How we cite our quotes: Citations follow this format: (Chapter.Paragraph)
Quote #1
It seemed the great Black Parliament sitting in Tophet. A hundred black faces turned round in their rows to peer; and beyond, a black Angel of Doom was beating a book in a pulpit. It was a n***o church; and the preacher’s text was about the blackness of darkness, and the weeping and wailing and teeth-gnashing there. Ha, Ishmael, muttered I, backing out, Wretched entertainment at the sign of "The Trap!" (2.6)

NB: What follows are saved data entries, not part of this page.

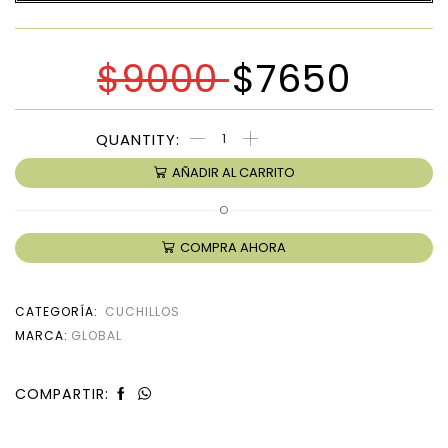
$
9000
$
7650
AÑADIR AL CARRITO
O
COMPRA AHORA
CATEGORÍA:
CUCHILLOS
MARCA:
GLOBAL
COMPARTIR:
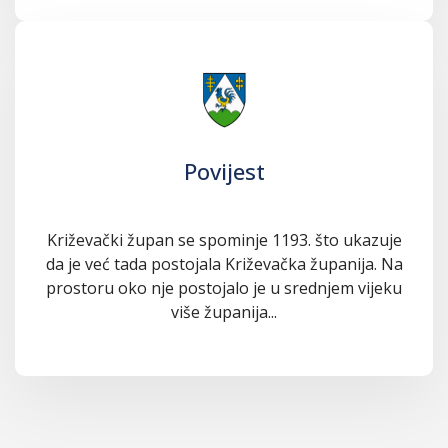
Povijest
Križevački župan se spominje 1193. što ukazuje
da je već tada postojala Križevačka županija. Na
prostoru oko nje postojalo je u srednjem vijeku
više županija...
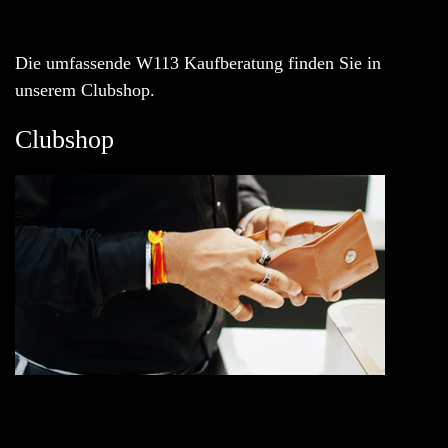
Die umfassende W113 Kaufberatung finden Sie in
unserem Clubshop.
Clubshop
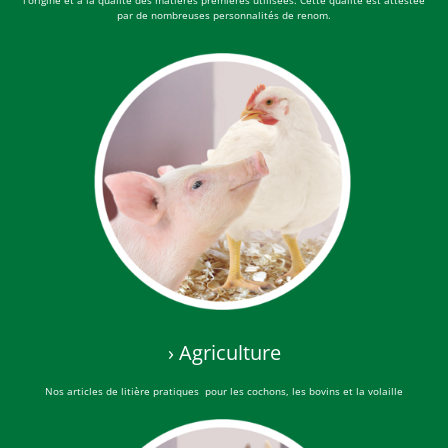
l'origine et à la qualité des matières premières utilisées. Cette qualité est attestée
par de nombreuses personnalités de renom.
› Agriculture
Nos articles de litière pratiques
pour les cochons, les bovins et la volaille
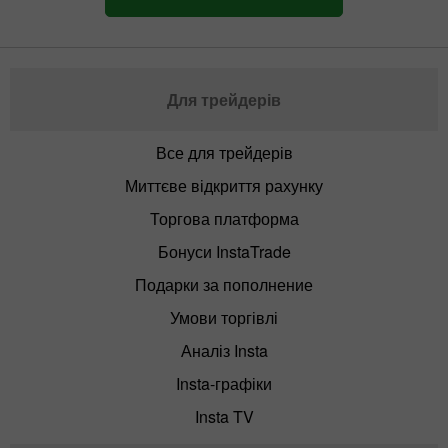
Для трейдерів
Все для трейдерів
Миттєве відкриття рахунку
Торгова платформа
Бонуси InstaTrade
Подарки за пополнение
Умови торгівлі
Аналіз Insta
Insta-графіки
Insta TV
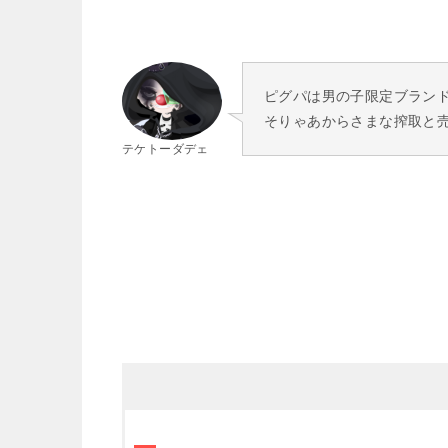
ピグパは男の子限定ブランドみ
そりゃあからさまな搾取と売り
テケトーダデェ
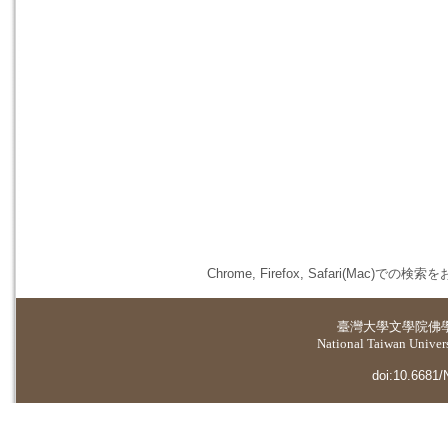
Chrome, Firefox, Safari(
臺灣大學
文學院佛
National Taiwan Universi
doi:10.6681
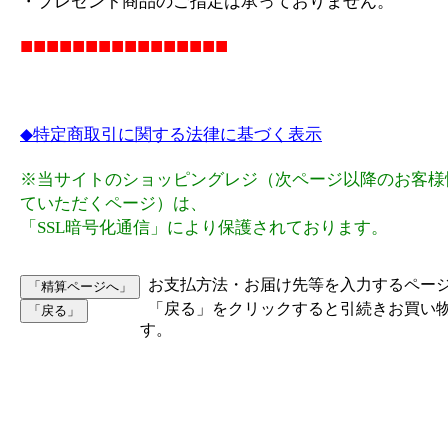
・プレゼント商品のご指定は承っておりません。
■■■■■■■■■■■■■■■■
◆特定商取引に関する法律に基づく表示
※当サイトのショッピングレジ（次ページ以降のお客様
ていただくページ）は、
「SSL暗号化通信」により保護されております。
お支払方法・お届け先等を入力するペー
「戻る」をクリックすると引続きお買い
す。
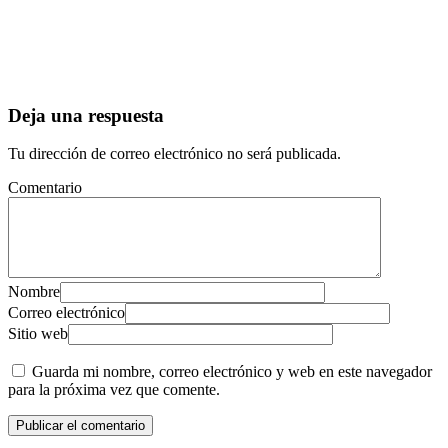
Deja una respuesta
Tu dirección de correo electrónico no será publicada.
Comentario
Nombre
Correo electrónico
Sitio web
Guarda mi nombre, correo electrónico y web en este navegador
para la próxima vez que comente.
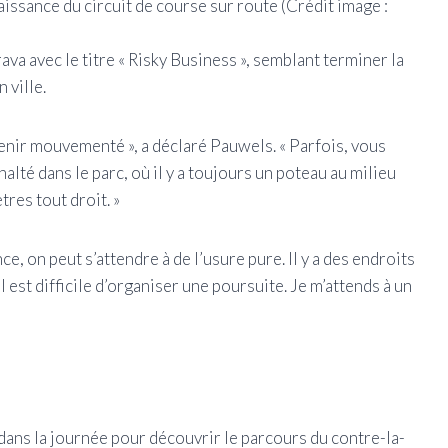
issance du circuit de course sur route
(Crédit image :
rava avec le titre « Risky Business », semblant terminer la
 ville.
venir mouvementé », a déclaré Pauwels. « Parfois, vous
alté dans le parc, où il y a toujours un poteau au milieu
tres tout droit. »
e, on peut s’attendre à de l’usure pure. Il y a des endroits
 est difficile d’organiser une poursuite. Je m’attends à un
t dans la journée pour découvrir le parcours du contre-la-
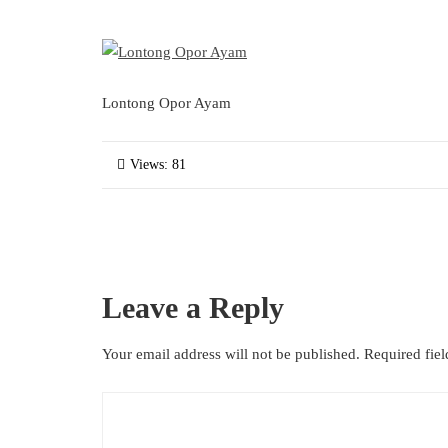
Lontong Opor Ayam
Views: 81
Leave a Reply
Your email address will not be published.
Required fie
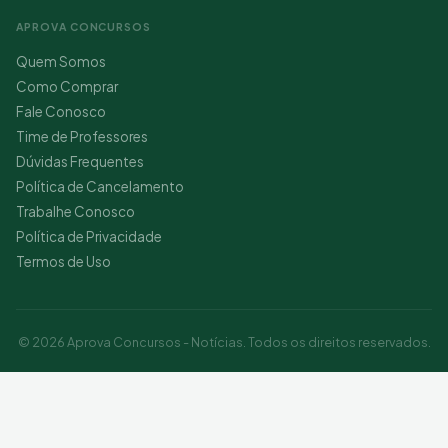
APROVA CONCURSOS
Quem Somos
Como Comprar
Fale Conosco
Time de Professores
Dúvidas Frequentes
Política de Cancelamento
Trabalhe Conosco
Política de Privacidade
Termos de Uso
© 2026 Aprova Concursos - Notícias. Todos os direitos reservados.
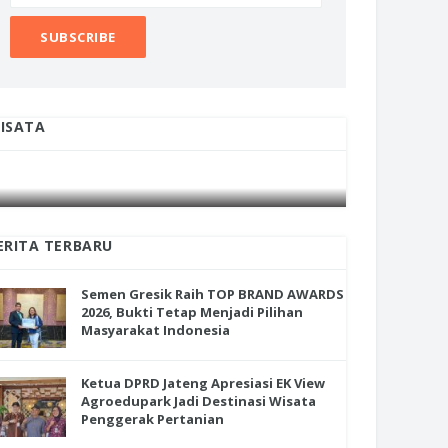
ISATA
INI CARA UMAT KRISTIANI SALATIGA
INI CARA
JAGA KERUKUNAN SAMBUT NATAL
JAGA KE
ERITA TERBARU
Semen Gresik Raih TOP BRAND AWARDS
2026, Bukti Tetap Menjadi Pilihan
Masyarakat Indonesia
Ketua DPRD Jateng Apresiasi EK View
Agroedupark Jadi Destinasi Wisata
Penggerak Pertanian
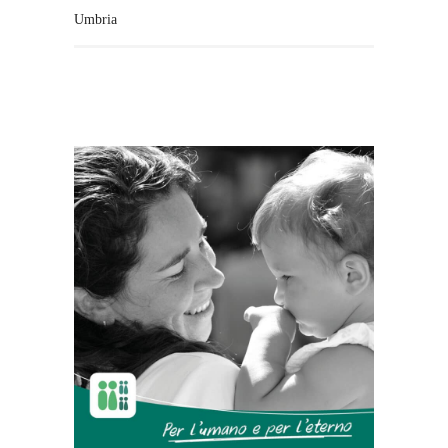
Umbria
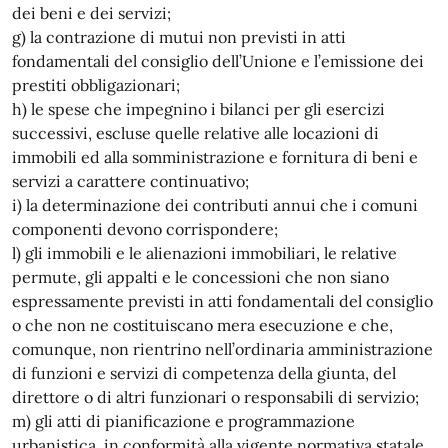
dei beni e dei servizi;
g) la contrazione di mutui non previsti in atti
fondamentali del consiglio dell’Unione e l’emissione dei
prestiti obbligazionari;
h) le spese che impegnino i bilanci per gli esercizi
successivi, escluse quelle relative alle locazioni di
immobili ed alla somministrazione e fornitura di beni e
servizi a carattere continuativo;
i) la determinazione dei contributi annui che i comuni
componenti devono corrispondere;
l) gli immobili e le alienazioni immobiliari, le relative
permute, gli appalti e le concessioni che non siano
espressamente previsti in atti fondamentali del consiglio
o che non ne costituiscano mera esecuzione e che,
comunque, non rientrino nell’ordinaria amministrazione
di funzioni e servizi di competenza della giunta, del
direttore o di altri funzionari o responsabili di servizio;
m) gli atti di pianificazione e programmazione
urbanistica, in conformità alla vigente normativa statale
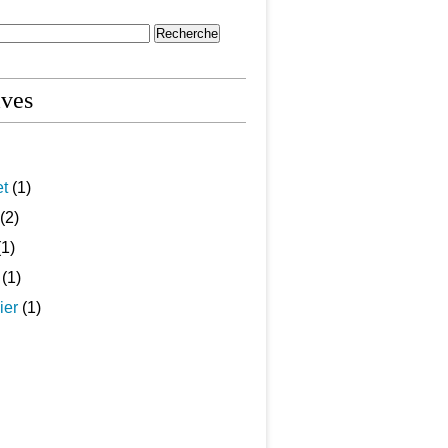
ives
et
(1)
(2)
1)
(1)
ier
(1)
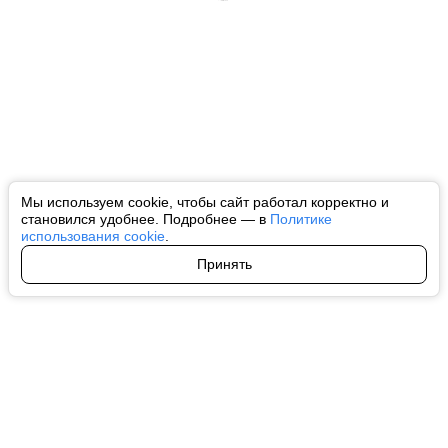
Мы используем cookie, чтобы сайт работал корректно и
становился удобнее. Подробнее — в
Политике
использования cookie
.
Принять
Авторы
О нас
Архив
Все права на любые материалы, опубликованные на сайте, защищены в
соответствии с российским и международным законодательством об
интеллектуальной собственности. Любое использование текстовых, фото,
аудио и видеоматериалов возможно только с согласия правообладателя
(ctnews.ru). Персональные данные (ФЗ 152). При полном или частичном
использовании материалов ctnews.ru активная индексируемая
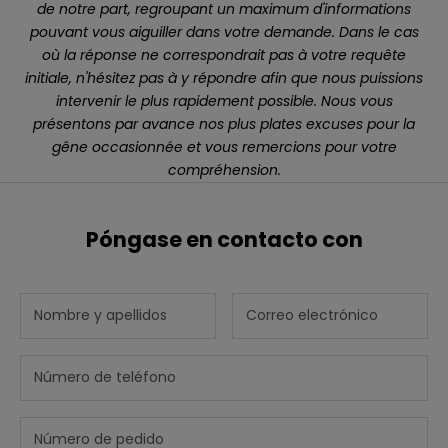
de notre part, regroupant un maximum d'informations
t
pouvant vous aiguiller dans votre demande. Dans le cas
r
où la réponse ne correspondrait pas à votre requête
o
initiale, n'hésitez pas à y répondre afin que nous puissions
b
intervenir le plus rapidement possible. Nous vous
o
présentons par avance nos plus plates excuses pour la
l
gêne occasionnée et vous remercions pour votre
e
compréhension.
t
í
n
Póngase en contacto con
y
c
o
n
s
i
g
a
u
n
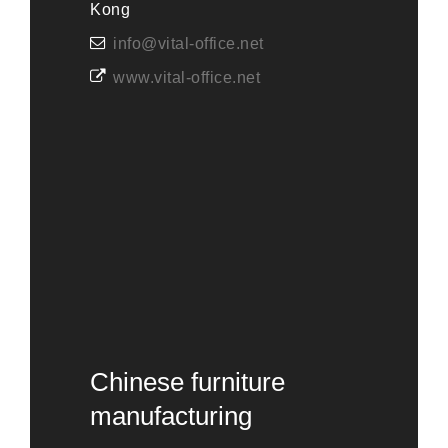
Kong
info@vital-office.net
www.vital-office.net
Chinese furniture
manufacturing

In this early chapter, Melville briefly gives us what seems like a little throwaway scene: Ishmael mistakes a black church for an inn, goes in, and has to back out in embarrassment when he sees the evening worship service. Even though this moment doesn’t advance the plot at all, it does set up the nineteenth-century racial stereotypes that the novel will deal with (and overturn) in later chapters.
Quote #2
This accomplished, however, he turned round – when, good heavens! what a sight! Such a face! It was of a dark, purplish, yellow colour, here and there stuck over with large blackish looking squares. Yes, it’s just as I thought, he's a terrible bedfellow; he's been in a fight, got dreadfully cut, and here he is, just from the surgeon. But at that moment he chanced to turn his face so towards the light, that I plainly saw they could not be sticking-plasters at all, those black squares on his cheeks. They were stains of some sort or other. At first I knew not what to make of this; but soon an inkling of the truth occurred to me. I remembered a story of a white man – a whaleman too – who, falling among the cannibals, had been tattooed by them. I concluded that this harpooneer, in the course of his distant voyages, must have met with a similar adventure. And what is it, thought I, after all! It’s only his outside; a man can be honest in any sort of skin. But then, what to make of his unearthly complexion, that part of it, I mean, lying round about, and completely independent of the squares of tattooing. To be sure, it might be nothing but a good coat of tropical tanning; but I never heard of a hot sun’s tanning a white man into a purplish yellow one. However, I had never been in the South Seas; and perhaps the sun there produced these extraordinary effects upon the skin. (3.54)
Ishmael’s ignorance about racial difference, and his lack of knowledge about other cultures, mean not only that he’s horrified by the sight of skin unlike his own, but that he can hardly believe the man he’s seeing isn’t a white man who had a terrible accident. He shows both signs of being ready to think differently about race – "a man can be honest in any sort of skin" – and signs that he’s still prejudiced – such as describing Queequeg’s appearance as "unearthly."
Quote #3
I stood looking at him a moment. For all his tattooings he was on the whole a clean, comely looking cannibal. What’s all this fuss I have been making about, thought I to myself – the man’s a human being just as I am: he has just as much reason to fear me, as I have to be afraid of him. Better sleep with a sober cannibal than a drunken Christian. (3.69)
It’s interesting to think about what makes Ishmael change his mind about Queequeg at this moment. We’d like to be able to say that he realizes you can’t judge a man by his race and that common humanity is more important than racial difference. But it seems equally likely that Ishmael, ahem, liked the look of Queequeg as he got undressed and fancied a cuddle. Or that he just got tired of worrying about it and wanted to go to bed.